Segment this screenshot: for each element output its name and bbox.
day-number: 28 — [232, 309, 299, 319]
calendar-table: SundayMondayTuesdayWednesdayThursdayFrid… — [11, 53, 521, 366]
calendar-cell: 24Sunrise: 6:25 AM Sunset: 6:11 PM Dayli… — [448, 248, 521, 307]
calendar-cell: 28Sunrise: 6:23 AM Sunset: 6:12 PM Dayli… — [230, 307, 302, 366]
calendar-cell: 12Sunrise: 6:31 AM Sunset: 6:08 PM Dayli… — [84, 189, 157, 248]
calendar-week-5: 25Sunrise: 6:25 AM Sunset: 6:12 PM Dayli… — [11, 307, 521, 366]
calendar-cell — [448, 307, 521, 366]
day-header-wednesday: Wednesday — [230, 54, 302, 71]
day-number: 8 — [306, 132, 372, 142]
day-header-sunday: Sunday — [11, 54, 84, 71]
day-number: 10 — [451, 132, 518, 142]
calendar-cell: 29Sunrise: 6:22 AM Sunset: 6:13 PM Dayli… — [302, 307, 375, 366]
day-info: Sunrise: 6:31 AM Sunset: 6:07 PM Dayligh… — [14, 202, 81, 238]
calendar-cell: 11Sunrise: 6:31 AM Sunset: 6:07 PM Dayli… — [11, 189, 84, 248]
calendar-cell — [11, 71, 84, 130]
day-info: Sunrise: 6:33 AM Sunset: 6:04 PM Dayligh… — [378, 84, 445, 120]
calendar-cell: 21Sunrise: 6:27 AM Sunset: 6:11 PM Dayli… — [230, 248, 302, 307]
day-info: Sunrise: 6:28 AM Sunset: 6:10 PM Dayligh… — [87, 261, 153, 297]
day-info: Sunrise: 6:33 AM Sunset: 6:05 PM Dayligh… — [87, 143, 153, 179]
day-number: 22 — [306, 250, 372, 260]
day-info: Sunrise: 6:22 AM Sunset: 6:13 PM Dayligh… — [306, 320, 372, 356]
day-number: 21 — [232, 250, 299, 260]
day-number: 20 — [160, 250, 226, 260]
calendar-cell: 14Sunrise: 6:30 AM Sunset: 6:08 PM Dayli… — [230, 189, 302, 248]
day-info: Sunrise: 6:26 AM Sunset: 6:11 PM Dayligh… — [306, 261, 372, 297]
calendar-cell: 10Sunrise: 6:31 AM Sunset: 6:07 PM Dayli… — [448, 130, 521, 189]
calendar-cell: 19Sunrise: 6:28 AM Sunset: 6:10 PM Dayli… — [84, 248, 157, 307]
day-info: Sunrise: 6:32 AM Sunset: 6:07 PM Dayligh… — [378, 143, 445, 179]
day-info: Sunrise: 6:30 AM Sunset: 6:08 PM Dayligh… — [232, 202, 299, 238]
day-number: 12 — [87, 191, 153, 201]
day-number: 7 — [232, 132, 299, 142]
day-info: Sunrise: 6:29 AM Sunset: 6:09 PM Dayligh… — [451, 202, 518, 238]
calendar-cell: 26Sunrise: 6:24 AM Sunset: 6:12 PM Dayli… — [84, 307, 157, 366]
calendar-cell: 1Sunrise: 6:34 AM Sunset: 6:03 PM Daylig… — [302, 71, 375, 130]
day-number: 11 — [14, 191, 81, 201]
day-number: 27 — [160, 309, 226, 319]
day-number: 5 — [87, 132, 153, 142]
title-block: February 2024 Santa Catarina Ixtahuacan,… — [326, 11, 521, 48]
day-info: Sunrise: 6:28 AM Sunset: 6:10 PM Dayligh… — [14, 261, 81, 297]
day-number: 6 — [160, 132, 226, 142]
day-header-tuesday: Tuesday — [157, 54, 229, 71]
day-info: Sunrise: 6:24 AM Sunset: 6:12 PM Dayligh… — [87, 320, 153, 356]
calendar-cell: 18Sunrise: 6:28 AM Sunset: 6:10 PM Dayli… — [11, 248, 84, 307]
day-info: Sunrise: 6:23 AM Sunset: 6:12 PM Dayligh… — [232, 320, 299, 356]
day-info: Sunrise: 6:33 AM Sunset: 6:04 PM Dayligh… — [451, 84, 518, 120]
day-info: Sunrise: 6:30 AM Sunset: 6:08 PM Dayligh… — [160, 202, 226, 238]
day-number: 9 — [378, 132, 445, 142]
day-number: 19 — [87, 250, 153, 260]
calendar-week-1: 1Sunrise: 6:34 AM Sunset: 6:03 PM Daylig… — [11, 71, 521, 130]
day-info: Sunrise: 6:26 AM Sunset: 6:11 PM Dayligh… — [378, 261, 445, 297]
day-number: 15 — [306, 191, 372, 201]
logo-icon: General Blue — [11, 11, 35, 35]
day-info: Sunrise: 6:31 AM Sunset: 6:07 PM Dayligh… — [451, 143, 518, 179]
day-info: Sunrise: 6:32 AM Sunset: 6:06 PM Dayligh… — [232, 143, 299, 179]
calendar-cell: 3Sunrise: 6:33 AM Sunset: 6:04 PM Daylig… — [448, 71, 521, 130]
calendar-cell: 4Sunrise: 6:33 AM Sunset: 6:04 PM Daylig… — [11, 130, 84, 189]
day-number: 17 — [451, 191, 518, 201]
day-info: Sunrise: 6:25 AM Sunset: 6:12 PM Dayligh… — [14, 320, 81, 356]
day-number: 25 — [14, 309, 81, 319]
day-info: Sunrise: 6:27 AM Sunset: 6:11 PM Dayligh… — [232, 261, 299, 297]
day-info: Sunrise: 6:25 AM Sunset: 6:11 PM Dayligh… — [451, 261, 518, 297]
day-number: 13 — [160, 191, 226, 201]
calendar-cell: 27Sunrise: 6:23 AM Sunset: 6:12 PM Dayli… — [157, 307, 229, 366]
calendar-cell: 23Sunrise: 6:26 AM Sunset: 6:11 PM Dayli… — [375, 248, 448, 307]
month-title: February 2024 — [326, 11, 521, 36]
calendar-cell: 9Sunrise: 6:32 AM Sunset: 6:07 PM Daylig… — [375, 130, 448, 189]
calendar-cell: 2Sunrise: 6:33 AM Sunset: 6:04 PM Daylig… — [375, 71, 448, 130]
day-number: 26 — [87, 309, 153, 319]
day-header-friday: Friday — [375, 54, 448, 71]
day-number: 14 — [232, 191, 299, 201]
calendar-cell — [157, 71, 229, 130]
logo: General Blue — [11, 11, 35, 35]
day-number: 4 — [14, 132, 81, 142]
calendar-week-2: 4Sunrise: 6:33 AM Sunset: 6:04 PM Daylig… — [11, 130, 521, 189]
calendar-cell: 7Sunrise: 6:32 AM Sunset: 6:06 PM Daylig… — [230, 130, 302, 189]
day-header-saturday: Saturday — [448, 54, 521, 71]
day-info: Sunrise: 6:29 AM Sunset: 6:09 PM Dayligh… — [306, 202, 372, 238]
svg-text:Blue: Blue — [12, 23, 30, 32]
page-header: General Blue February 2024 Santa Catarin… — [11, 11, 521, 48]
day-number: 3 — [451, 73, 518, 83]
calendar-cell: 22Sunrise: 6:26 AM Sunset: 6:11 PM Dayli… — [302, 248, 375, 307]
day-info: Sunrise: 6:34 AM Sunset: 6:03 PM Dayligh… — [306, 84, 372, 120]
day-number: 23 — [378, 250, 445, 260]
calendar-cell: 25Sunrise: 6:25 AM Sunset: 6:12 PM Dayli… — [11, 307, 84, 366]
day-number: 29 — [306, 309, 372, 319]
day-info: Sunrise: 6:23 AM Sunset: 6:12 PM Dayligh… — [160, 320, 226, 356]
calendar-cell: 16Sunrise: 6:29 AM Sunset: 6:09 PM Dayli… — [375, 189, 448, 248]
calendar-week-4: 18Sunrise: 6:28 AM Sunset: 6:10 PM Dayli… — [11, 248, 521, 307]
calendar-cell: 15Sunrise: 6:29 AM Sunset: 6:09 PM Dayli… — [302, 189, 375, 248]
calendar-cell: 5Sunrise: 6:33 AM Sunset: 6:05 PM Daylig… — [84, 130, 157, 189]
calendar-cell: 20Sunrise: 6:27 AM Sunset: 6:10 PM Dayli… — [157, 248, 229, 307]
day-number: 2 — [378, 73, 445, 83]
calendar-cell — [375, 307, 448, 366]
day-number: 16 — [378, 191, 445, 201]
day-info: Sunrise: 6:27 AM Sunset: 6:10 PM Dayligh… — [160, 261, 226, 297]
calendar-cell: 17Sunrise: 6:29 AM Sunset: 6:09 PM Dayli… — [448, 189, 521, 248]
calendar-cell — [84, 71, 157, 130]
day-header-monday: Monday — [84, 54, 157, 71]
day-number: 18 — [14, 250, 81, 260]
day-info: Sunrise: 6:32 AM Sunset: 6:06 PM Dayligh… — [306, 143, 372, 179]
◆ ◆ ◆ ◆ ◆
* [PROBLEM DETAILS]:
When a line in the material above holds the word "General", copy that line.

* [REPLY]:
logo-icon: General Blue — [11, 11, 35, 35]
logo: General Blue — [11, 11, 35, 35]
page-header: General Blue February 2024 Santa Catarin… — [11, 11, 521, 48]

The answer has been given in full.